Я же после этого случая перестал упражняться в стрельбе. И электродов больше не оттачивал, поскольку каждый раз, когда я смотрел на лук со стрелами и даже на их отдельные части, мне сразу вспоминалась толстая задница и торчащая из нее стрела, мотающаяся из стороны в сторону. Мне даже несколько раз снилась эта картина, причем в одном из снов Толстой со злобной ухмылкой прицеливался из лука в меня, а я от него бегал по двору, пытаясь найти хоть какое-то укрытие.

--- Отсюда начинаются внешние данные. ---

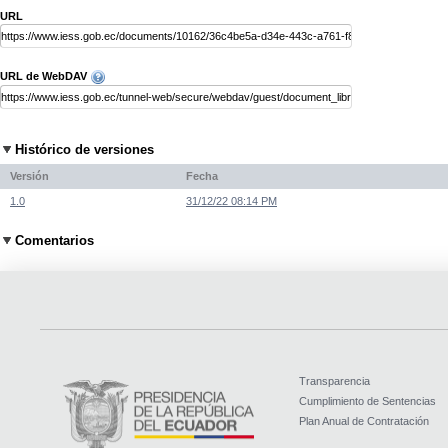
URL
URL de WebDAV
Histórico de versiones
Versión
Fecha
1.0
31/12/22 08:14 PM
Comentarios
Transparencia
Cumplimiento de Sentencias
Plan Anual de Contratación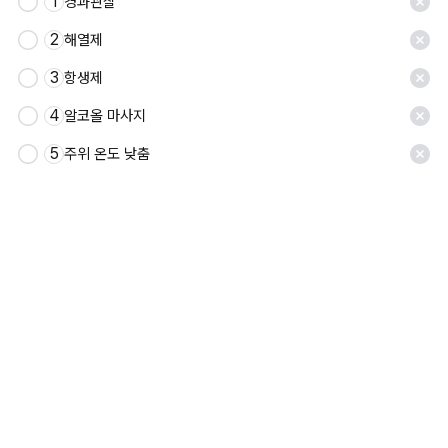
1
경과관찰
저장
2
해열제
3
항생제
4
알코올 마사지
5
주위 온도 낮춤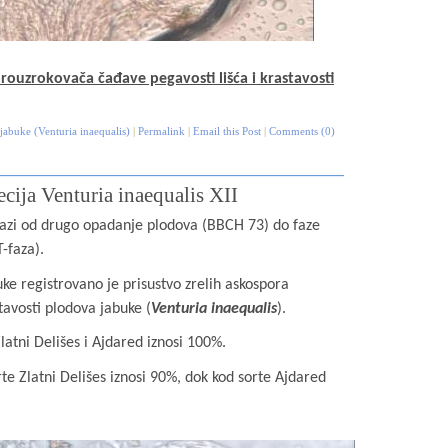
prouzrokovača čađave pegavosti lišća i krastavosti
jabuke (Venturia inaequalis)
|
Permalink
|
Email this Post
|
Comments (0)
ecija Venturia inaequalis XII
ofazi od drugo opadanje plodova (BBCH 73) do faze
-faza).
ke registrovano je prisustvo zrelih askospora
tavosti plodova jabuke (
Venturia inaequalis
).
latni Delišes i Ajdared iznosi 100%.
te Zlatni Delišes iznosi 90%, dok kod sorte Ajdared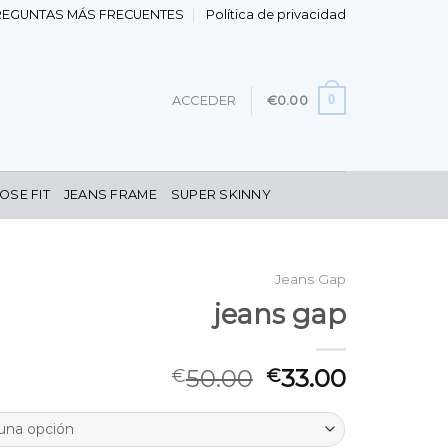
REGUNTAS MÁS FRECUENTES
Política de privacidad
0
ACCEDER
€
0.00
OSE FIT
JEANS FRAME
SUPER SKINNY
Jeans Gap
jeans gap
50.00
33.00
€
€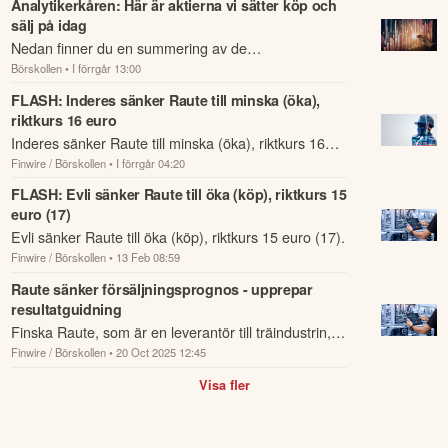
Analytikerkåren: Här är aktierna vi sätter köp och
sälj på idag
Nedan finner du en summering av de
Börskollen
• I förrgår 13:00
analysrekommendationer och riktkursförändringar
som har rapporterats om idag den 7 augusti.
FLASH: Inderes sänker Raute till minska (öka),
riktkurs 16 euro
Inderes sänker Raute till minska (öka), riktkurs 16
Finwire / Börskollen
• I förrgår 04:20
euro.
FLASH: Evli sänker Raute till öka (köp), riktkurs 15
euro (17)
Evli sänker Raute till öka (köp), riktkurs 15 euro (17).
Finwire / Börskollen
• 13 Feb 08:59
Raute sänker försäljningsprognos - upprepar
resultatguidning
Finska Raute, som är en leverantör till träindustrin,
Finwire / Börskollen
• 20 Oct 2025 12:45
varnar för att nettoförsäljningen i år blir lägre än
tidigare förväntat.
Visa fler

Одним из самых популярных предметов, который можно было найти на стройке, являлся телефонный кабель. Привозили его в огромных катушках, которые снимали с грузовика краном. Причиной такого пристального интереса было то, что кабель содержал внутри проволоку, покрытую красивой разноцветной пластиковой изоляцией, а сверху был оснащен толстой свинцовой оболочкой. Проволока шла на изготовление браслетов, колец, брелоков для ключей и прочих украшений (все девочки были большие мастерицы в этой области). Свинцовая же оплетка употреблялась для выплавления небольших пистолетов, свинчаток, кастетов, а также черепов (которые потом снабжались цепочкой или веревкой и носились на шее). Плавилось это все прямо во дворе на костре в обычной консервной банке. В силу всего вышеперечисленного, нет ничего удивительного, что в результате строители потом не досчитывались как минимум метров десяти-пятнадцати. Вероятно, они потом уже сознательно закладывались на это заранее, потому что нас особо никто не трогал и не пытался отобрать кабель обратно.
Вообще отсутствие достаточного разнообразия игрушек и прочих предметов первой (и второй) необходимости в магазинах сильно развивали воображение и изобретательность. В салочки мы играли, бегая по гаражам, через заборы лазали на территорию каких-то заводов и предприятий (где помимо всего прочего можно было что-то стащить), футбольным мячом долбили о свежевыкрашенную стену дома, оставляя грязные следы, подкладывали на трамвайные рельсы бомбочки, которые в то время умел изготавливать каждый шкет из алюминия (или магния) и марганцовки, играли в расшибалочку пивными пробками и в некую разновидность городков, именовавшуюся «банкой» (поскольку для этой цели использовалась консервная банка, найденная на ближайшей помойке).
Помню, у бабушки (той, что жила под Москвой) как-то по соседству ломали сараи. Хлама там было огромное количество. Что-то народ разбирал по домам, что-то просто выбрасывал, не подозревая, что эта рухлядь для кого-то представляет ценность и называется красивым словом «антиквариат». Среди прочего в сараях оказалась огромная стопка картонок с наклеенными на них ровными рядами спичечными этикетками. Коллекция была огромная и охватывала период от начала Советской власти (1918 год) вплоть до современности. Были там этикетки периода гражданской войны, коллективизации, времени повального увлечения авиацией и парашютным спортом, были военные этикетки, изображавшие проткнутого красным штыком Гитлера, были первый спутник, освоение целины… Короче – история страны в наглядных примерах. Кто был хозяином этой коллекции, так и осталось не известным. Принеся это собрание домой, я свалил его на антресоли. Там оно и лежало, пока я не узнал, что один из моих одноклассников собирает спичечные этикетки. Я договорился с ним об обмене. Клей, которым этикетки были приклеены к картону, от времени рассохся, и стоило слегка подковырнуть их ногтем, как они сами отлетали. Я отковыривал раритетные этикетки от картона и связывал в пачки по 50 и по 100 штук. На эти пачки я выменивал у одноклассника пластмассовых индейцев, самолетики, жвачки, машинки и прочие интересовавшие меня предметы. Он же брал канцелярский клей, густо намазывал им страницу в тетради в линейку (отчего многие страницы слипались) и не слишком аккуратно пришпандоривал туда эти свидетельства отечественной истории. Куда он потом все это дел – не знаю. Наверное, выкинул.